— Problem requirements —
Copy all lines below exactly as written. Leave pictures out.

### Supplied records

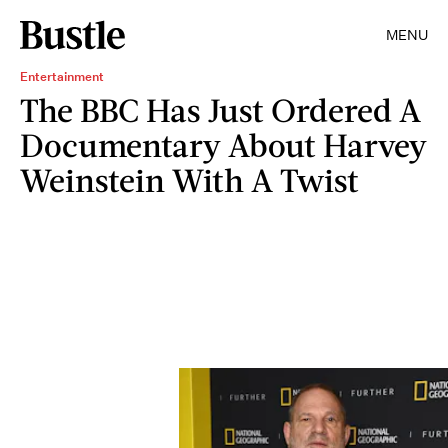
MENU
Entertainment
The BBC Has Just Ordered A
Documentary About Harvey
Weinstein With A Twist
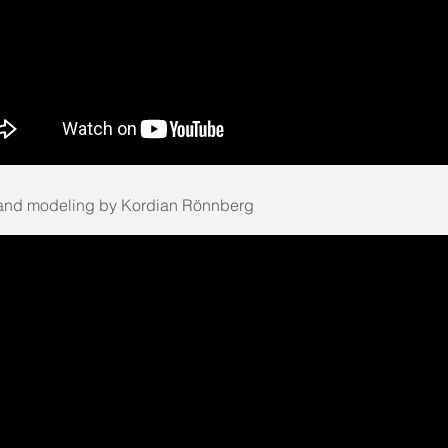
and modeling by Kordian Rönnberg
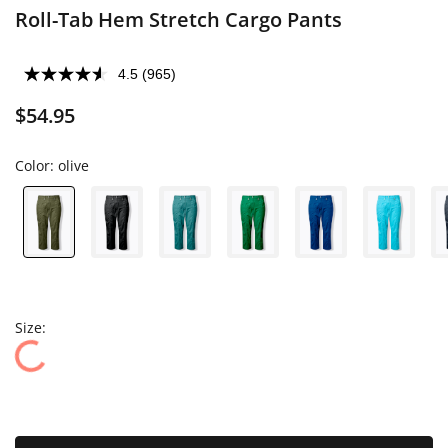
Roll-Tab Hem Stretch Cargo Pants
4.5
(965)
$54.95
Color:
olive
Size:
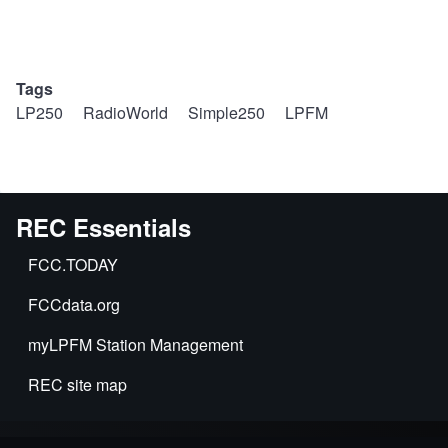
Tags
LP250
RadioWorld
Simple250
LPFM
REC Essentials
FCC.TODAY
FCCdata.org
myLPFM Station Management
REC site map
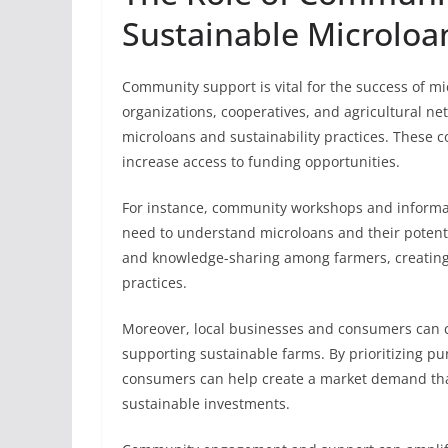
Sustainable Microloan
Community support is vital for the success of mic
organizations, cooperatives, and agricultural ne
microloans and sustainability practices. These 
increase access to funding opportunities.
For instance, community workshops and informa
need to understand microloans and their potentia
and knowledge-sharing among farmers, creating 
practices.
Moreover, local businesses and consumers can co
supporting sustainable farms. By prioritizing pu
consumers can help create a market demand tha
sustainable investments.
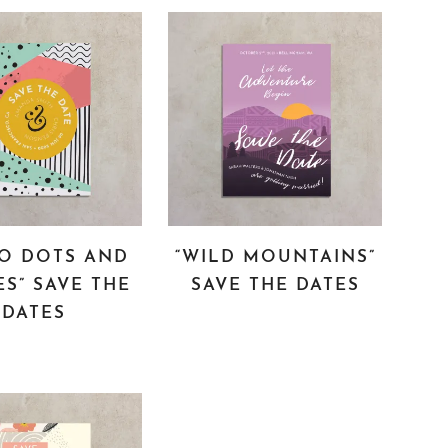
RO DOTS AND
“WILD MOUNTAINS”
ES” SAVE THE
SAVE THE DATES
DATES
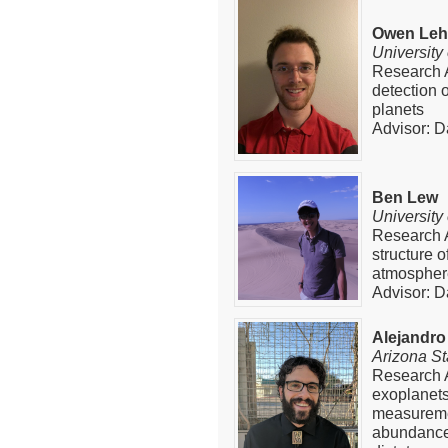
Owen Le
University
Research A
detection 
planets
Advisor: D
Ben Lew
University
Research A
structure 
atmospher
Advisor: D
Alejandro
Arizona St
Research A
exoplanets
measuremen
abundance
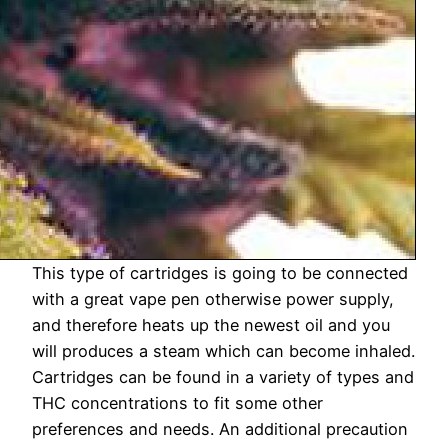
This type of cartridges is going to be connected
with a great vape pen otherwise power supply,
and therefore heats up the newest oil and you
will produces a steam which can become inhaled.
Cartridges can be found in a variety of types and
THC concentrations to fit some other
preferences and needs. An additional precaution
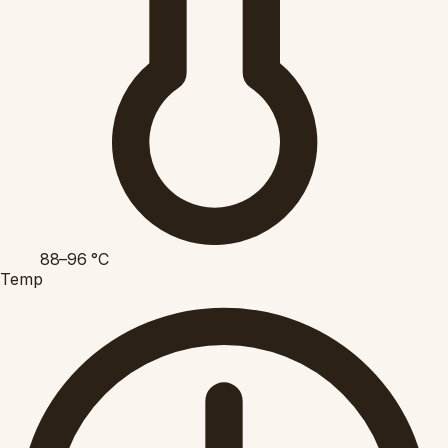
88–96
°C
Temp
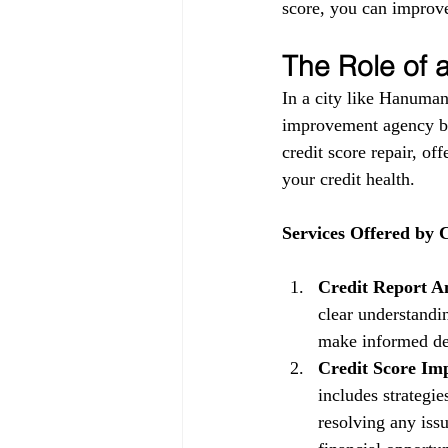
score, you can improve
The Role of
In a city like Hanuman
improvement agency be
credit score repair, of
your credit health.
Services Offered by
Credit Report An
clear understandin
make informed dec
Credit Score Im
includes strategi
resolving any issu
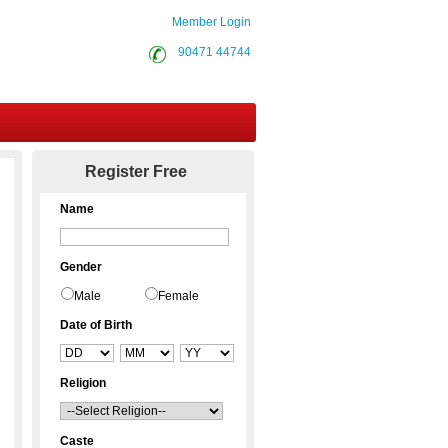
Member Login
90471 44744
Contact Us
Register Free
Name
Gender
Male
Female
Date of Birth
Religion
Caste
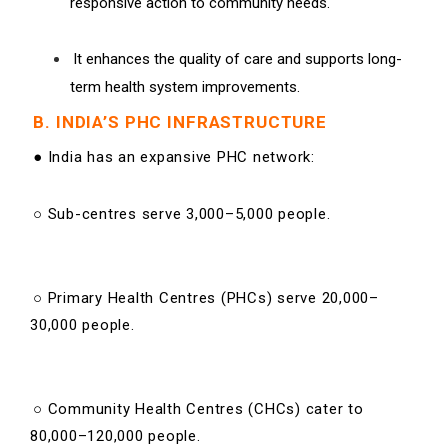
responsive action to community needs.
It enhances the quality of care and supports long-
term health system improvements.
B. INDIA’S PHC INFRASTRUCTURE
● India has an expansive PHC network:
○ Sub-centres serve 3,000–5,000 people.
○ Primary Health Centres (PHCs) serve 20,000–
30,000 people.
○ Community Health Centres (CHCs) cater to
80,000–120,000 people.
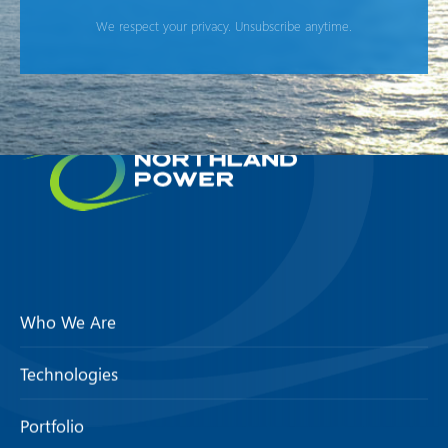
We respect your privacy. Unsubscribe anytime.
Who We Are
Technologies
Portfolio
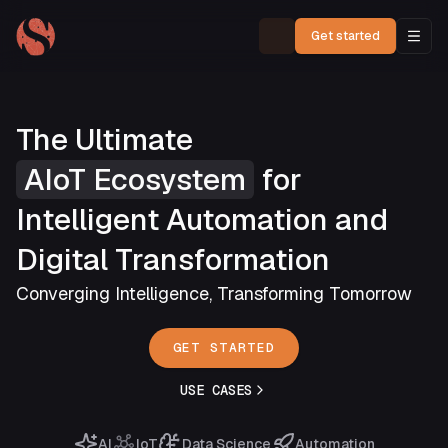
Get started
The Ultimate
AIoT Ecosystem
for
Intelligent Automation and
Digital Transformation
Converging Intelligence, Transforming Tomorrow
GET STARTED
USE CASES
AI
IoT
Data Science
Automation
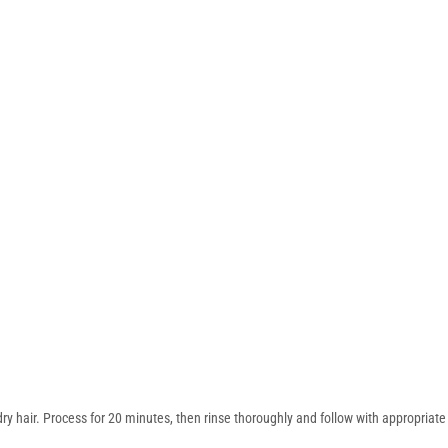
ry hair. Process for 20 minutes, then rinse thoroughly and follow with appropriate 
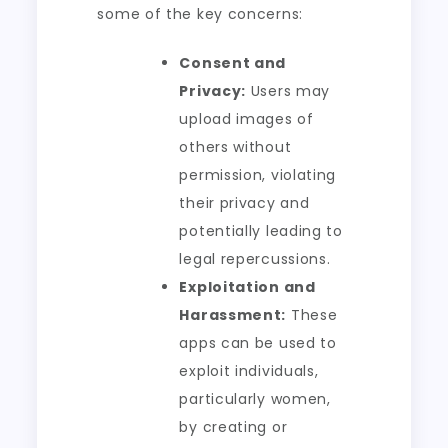
some of the key concerns:
Consent and
Privacy:
Users may
upload images of
others without
permission, violating
their privacy and
potentially leading to
legal repercussions.
Exploitation and
Harassment:
These
apps can be used to
exploit individuals,
particularly women,
by creating or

######

— Output below —
MENU
Entertainment
The BBC Has Just Ordered A
Documentary About Harvey
Weinstein With A Twist
and modeling by Kordian Rönnberg
Roll-Tab Hem Stretch Cargo Pants
4.5
(965)
$54.95
Color:
olive
Size:
Tags
LP250
RadioWorld
Simple250
LPFM
REC Essentials
FCC.TODAY
FCCdata.org
myLPFM Station Management
REC site map
Sustainable Microloan
Community support is vital for the success of mic
organizations, cooperatives, and agricultural ne
microloans and sustainability practices. These 
increase access to funding opportunities.
For instance, community workshops and informa
need to understand microloans and their potentia
and knowledge-sharing among farmers, creating 
practices.
Moreover, local businesses and consumers can co
supporting sustainable farms. By prioritizing pu
consumers can help create a market demand tha
sustainable investments.
RO DOTS AND
“WILD MOUNTAINS”
ES” SAVE THE
SAVE THE DATES
DATES
Owen Le
University
Research A
detection 
planets
Advisor: D
Ben Lew
University
Research A
structure 
atmospher
Advisor: D
Alejandro
Arizona St
Research A
exoplanets
measuremen
abundance
This type of cartridges is going to be connected
with a great vape pen otherwise power supply,
and therefore heats up the newest oil and you
will produces a steam which can become inhaled.
Cartridges can be found in a variety of types and
THC concentrations to fit some other
preferences and needs. An additional precaution
88–96
°C
Temp
score, you can improve
The Role of
In a city like Hanuman
improvement agency be
credit score repair, of
your credit health.
Services Offered by
Credit Report An
clear understandin
make informed dec
Credit Score Im
includes strategi
resolving any issu
Member Login
90471 44744
Contact Us
Register Free
Name
Gender
Male
Female
Date of Birth
Religion
Caste
responsive action to community needs.
It enhances the quality of care and supports long-
term health system improvements.
B. INDIA’S PHC INFRASTRUCTURE
● India has an expansive PHC network:
○ Sub-centres serve 3,000–5,000 people.
○ Primary Health Centres (PHCs) serve 20,000–
30,000 people.
○ Community Health Centres (CHCs) cater to
80,000–120,000 people.
We respect your privacy. Unsubscribe anytime.
Who We Are
Technologies
Portfolio
Get started
The Ultimate
AIoT Ecosystem
for
Intelligent Automation and
Digital Transformation
Converging Intelligence, Transforming Tomorrow
GET STARTED
USE CASES
AI
IoT
Data Science
Automation
ry hair. Process for 20 minutes, then rinse thoroughly and follow with appropriate 
some of the key concerns:
Consent and
Privacy:
Users may
upload images of
others without
permission, violating
their privacy and
potentially leading to
legal repercussions.
Exploitation and
Harassment:
These
apps can be used to
exploit individuals,
particularly women,
by creating or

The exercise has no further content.